“I probably should do something about succession planning, but the timing just doesn’t seem to be right. There’s a wedding coming up, we’ve got another grandchild on the way, and none of our children seem to want to have anything to do with the business. Maybe I should just sell it.”
That’s a distilled version of a conversation I recently overheard in an airport. I was minding my own business, and I heard those magic few words that immediately drew me in: succession planning. What really struck me was how creative and rationalizing we can be when faced with actions we don’t really want to take.
In reality, the best time for succession planning is similar to the best time for planting an oak tree, twenty years ago. But, for whatever reasons, it didn’t. So that takes us to the second best time: today.
Many people avoid succession planning because they are afraid it will be uncomfortably hard work. But what if it wasn’t? What if succession planning was actually an enjoyable process that brought harmony to a struggling family? What if it resulted in the current generation of owners finding ways to develop financial and emotional independence away from the business? If those things could happen, then would the timing be right?
Well, you are in luck today! The timing for your succession planning is always just right when you focus on outcomes related to these four factors: Pride, Pleasure, Peace of Mind, and Profit. To build a succession plan that satisfies each of these conditions, here are the six things you want to take into consideration:
Purpose – goes beyond self-consciousness and relates to the “what for” and “for whom” questions that help you understand the emotional and rational reasons for creating and executing a succession plan.
Role/Identity – what roles and responsibilities will you play now and in the future? It gives you a sense of self that goes beyond what you do.
Values/Beliefs – provide the reinforcement (motivation and permission) needed to see how your plans create value for the business, the family, and the future leaders. In some cases, it helps create a stewardship culture related to ROI.

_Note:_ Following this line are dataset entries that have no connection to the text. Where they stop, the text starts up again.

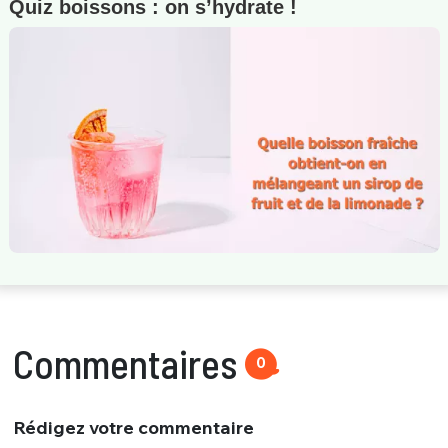
Quiz boissons : on s’hydrate !
Commentaires
0
Rédigez votre commentaire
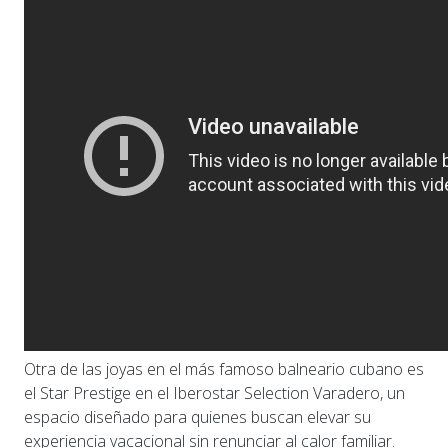
Otra de las joyas en el más famoso balneario cubano es
el Star Prestige en el Iberostar Selection Varadero, un
espacio diseñado para quienes buscan elevar su
experiencia vacacional sin renunciar al calor familiar.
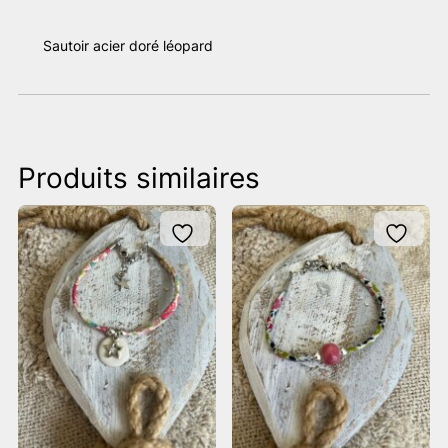
Sautoir acier doré léopard
Produits similaires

Capabilities – an assessment of the knowledge and skills needed to effectively execute the plan.
Behavior – the specific actions and reactions within the business and the family that create continuity, synergy, and teamwork as the plan is executed.
Environment – the external factors that impact the acceleration or deceleration of plan implementation.
Looking at succession planning from this perspective suggests that there is never a bad time for succession planning. After all, what could possibly be wrong with taking a little humble pride in what you have accomplished? In taking some pleasure in the fruits of your labor? In finding some peace of mind in knowing that you have created a way of life as well as a means to a living? In finding a way to profit and benefit from what you have made possible for others?
So when’s the right time for succession planning? Today. Get going!